Conditional expectation $\mathbb E(Y \mid X \in B)$ instead of $\mathbb E(Y \,|\, X = x)$ (generalization of Shorack's PFS Notation 7.4.1)

Question

Conditional expectation $\mathbb E(Y \mid X \in B)$ instead of $\mathbb E(Y \,|\, X = x)$ (generalization of Shorack's PFS Notation 7.4.1)

280 Views Asked by Bumbble Comm At 22 Apr 2026 - 9:43

In Shorack's Probability for Statisticians Notation 7.4.1, he notes that the conditional expectation (defined in the measure theoretic way) $\mathbb E(Y\mid X)$ is $g(X)$ for some measurable $g :(\mathbb R, \mathcal B_\mathbb R) \to (\mathbb R, \mathcal B_\mathbb R)$. He then defines $\mathbb E(Y \mid X=x)$ as simply $g(x)$. For conditional probabilities, I'm pretty sure this means that $P(A \mid X=x)$ will be defined as $\mathbb E(1_A \mid X=x)$. I'm not entirely confident that this measure-theoretic definition of conditional probability conditioned on $X=x$ matches with the classical notion of conditional probability, so if someone could shed some light on that too that'd be great.

Here's a picture of the relevant section from the book.

My question is: is there a generalization of this definition to $\mathbb E(Y\mid X\in B)$ for some Borel set $B \in \mathcal B_\mathbb R$?

Looking at this question/answer When do the measure-theoretic and elementary definitions of conditional probability/expectation coincide?, it seems like the generalization would require dividing $P(X\in B)$, which may not be possible since it could be $0$. In that case, why is it that we can have a general definition of $\mathbb E(Y\mid X=x)$ but not of $\mathbb E(Y\mid X\in B)$?

Original Q&A

There are 2 best solutions below

Bumbble Comm On 23 Jan 2021 - 9:17

The measure theoretic approach to conditional probability / expectation provides a unifying framework that avoids separate argumentation for "discrete" and "continuous" random variables. One of the first examples/exercises that you will encounter is a verification that the measure theoretic $P(Y|X)$ and $E(Y|X)$ are indeed generalizations of the classical concepts.

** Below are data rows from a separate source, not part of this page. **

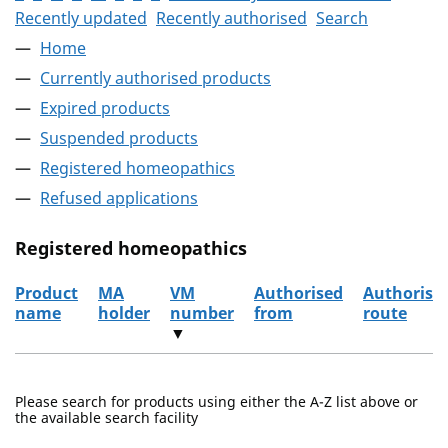
Recently updated
Recently authorised
Search
Home
Currently authorised products
Expired products
Suspended products
Registered homeopathics
Refused applications
Registered homeopathics
Product
MA
VM
Authorised
Authorisa
name
holder
number
from
route
▼
The registered homeopathics
Please search for products using either the A-Z list above or
the available search facility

For example:

Claim: Let $X$ be a discrete random variable taking finitely many values $x_1,\ldots,x_k$, each with positive probability. Then $$E(Y\mid X)= \sum_{i=1}^k \frac{E(Y; X=x_i)}{P(X=x_i)} I(X=x_i).\tag1$$

Formula (1), which follows from the definition of conditional expectation, is an explicit representation of the measure-theoretic $E(Y\mid X)$ as a linear combination of indicators of the events $\{X=x_1\}$, $\ldots$, $\{X=x_k\}$. Another way to write (1) is: $E(Y\mid X) = g(X)$ where the function $g$ is defined by $$g(x)=\begin{cases}\displaystyle\frac{E(Y;X=x_i)}{P(X=x_i)}&\text{if $x=x_i$}\\0&\text{otherwise}\end{cases}.$$ We next remark that if we adopt the notation $$E(Y\mid X=x):=g(x),$$ then this notation coincides with the elementary concept of conditional expectation given $X=x$ for discrete $X$. You can prove that this correspondence holds in the continuous case too; this is the motivation for Notation 4.1 in the passage that you excerpted.

As another exercise, you can prove a measure-theoretic analog of (1) for $P(A\mid X)$, namely $$P(A\mid X)=\sum_{i=1}^k \displaystyle\frac{P(A; X=x_i)}{P(X=x_i)}I(X=x_i).$$ So yes, the notation $P(A\mid X=x_i)$ matches the classical notion.

In the measure-theoretic development the quantity $E(X\mid A)$, for $A$ an event, retains the same meaning as in the elementary approach: it's still $E(X;A)/P(A)$. There's no need to redefine in a "measure-theoretic way", since the numerator and denominator are well defined and their ratio makes sense as long as $P(A)$ is not zero. This is not a limitation, since typically the only events we condition on that have probability zero are those of the form $\{X=x\}$; and we've already given a rigorous interpretation to the notation $E(Y\mid X=x)$. Either that, or our arguments involve conditional expectations in their original form $E(Y\mid X)$ and we avoid conditioning on events at all.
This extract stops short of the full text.